17. A method as claimed in claim 15 wherein the cell preparations comprise a member of the group consisting of pericytes and endothelial precursor cells, and the method comprises

(b) separating out an enriched cell preparation comprising Lin⁻ stem and progenitor cells; and

(c) culturing the cells in culture medium comprising FGF4, SCF, and Flt-3 ligand, to produce a cell preparation enriched for a member of the group consisting of pericytes and endothelial precursor cells.

18. A method as claimed in claim 15 further comprising administering the cell preparation to the subject.

19. A pharmaceutical composition comprising a cell preparation according to claim 9, and a pharmaceutically acceptable carrier, excipient, or diluent.

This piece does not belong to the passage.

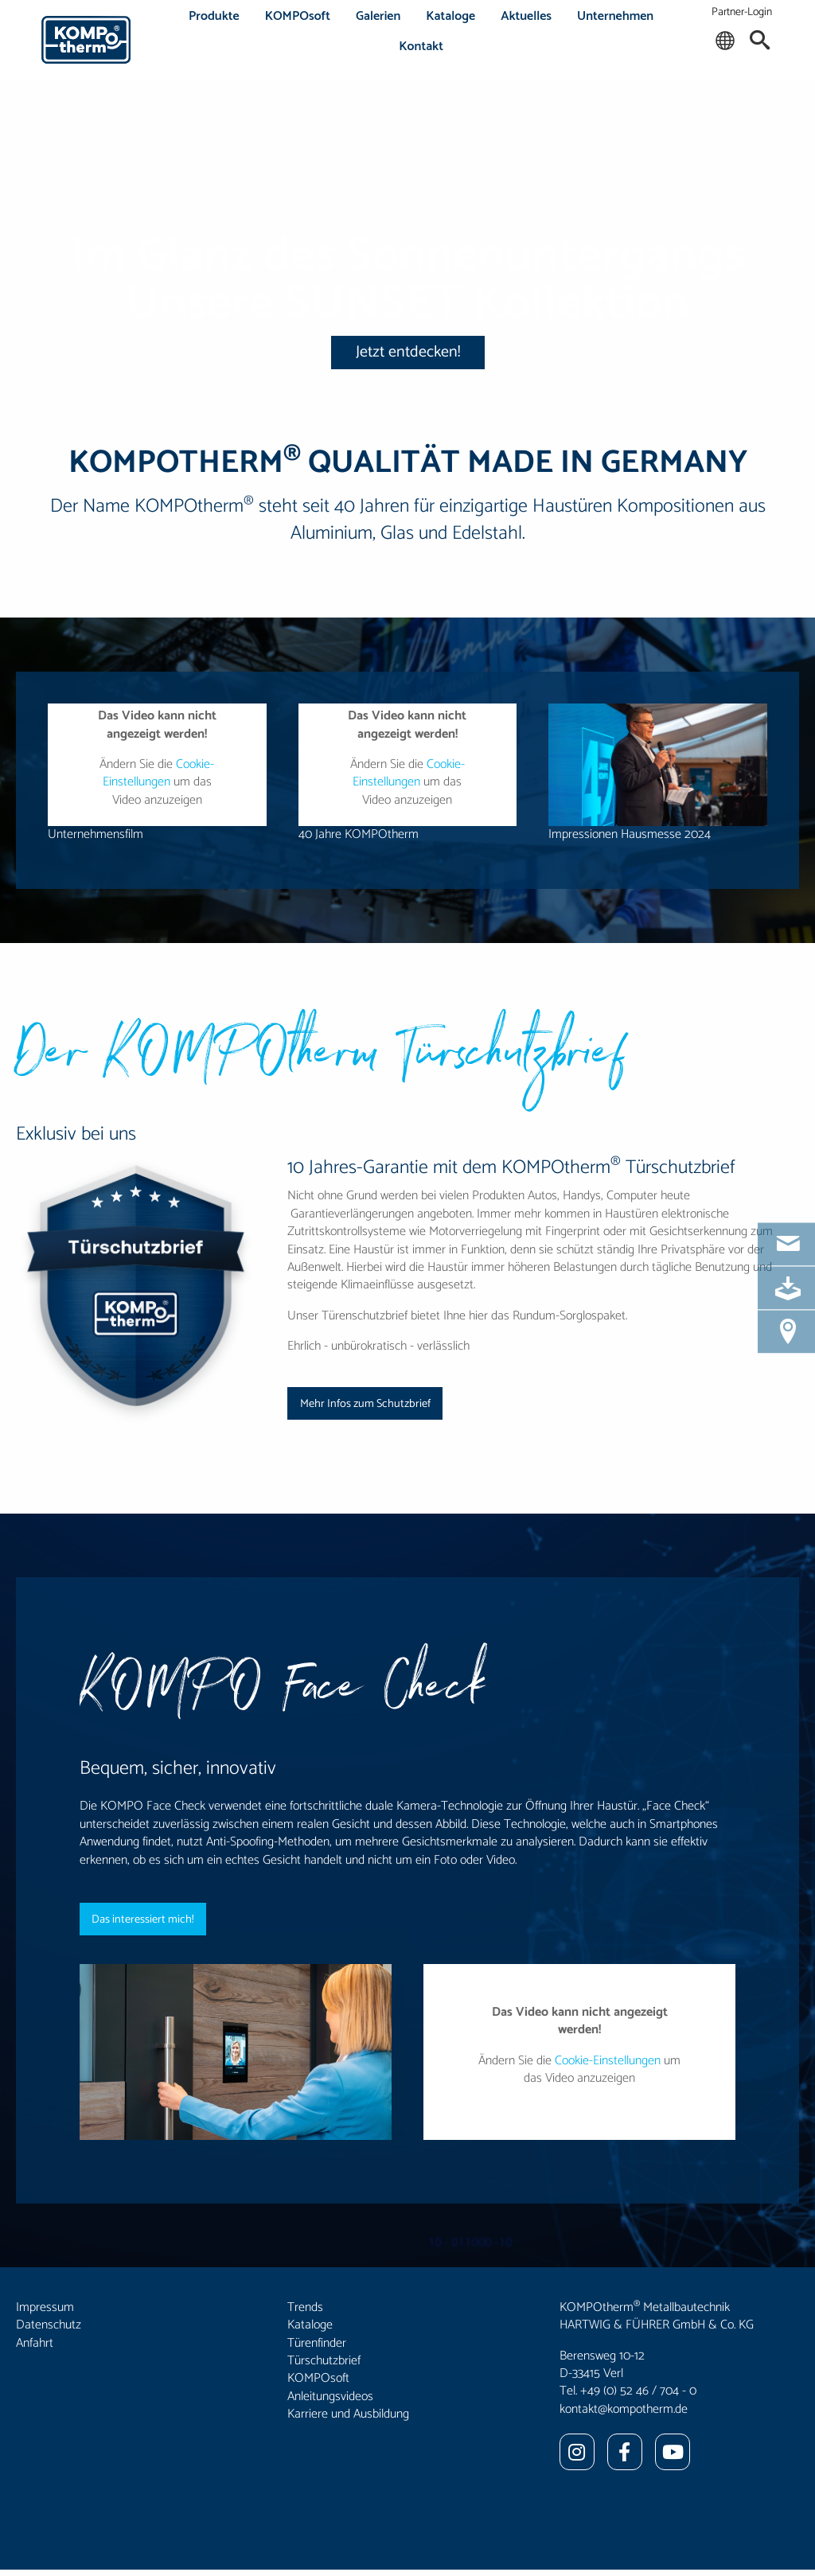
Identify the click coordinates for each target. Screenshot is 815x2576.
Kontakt (421, 46)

20. A method for assaying the activity of a test substance comprising the steps of:

(a) culturing multipotent CD45⁺HLA-ABC⁺Lin⁻ cells under suitable differentiation conditions in vitro to produce endothelial cells or muscle cells;

(b) exposing the cultured cells to a test substance; and

(c) detecting the presence or absence of an effect of the test substance on on a feature selected from the group consisting of the survival of the cells, a morphological characteristic, a functional characteristic, a physiological characteristic and a molecular biological property of the cells, whereby an effect altering the feature of the cells indicates the activity of the test substance.

21. A method of treating a peripheral vascular disease comprising administering to a subject with the disease a cell preparation according to claim 9 or a pharmaceutical composition comprising said cell preparation.

22. A kit for producing or using a cell preparation according to claim 9.

23. A kit for carrying out a method according to claim 1.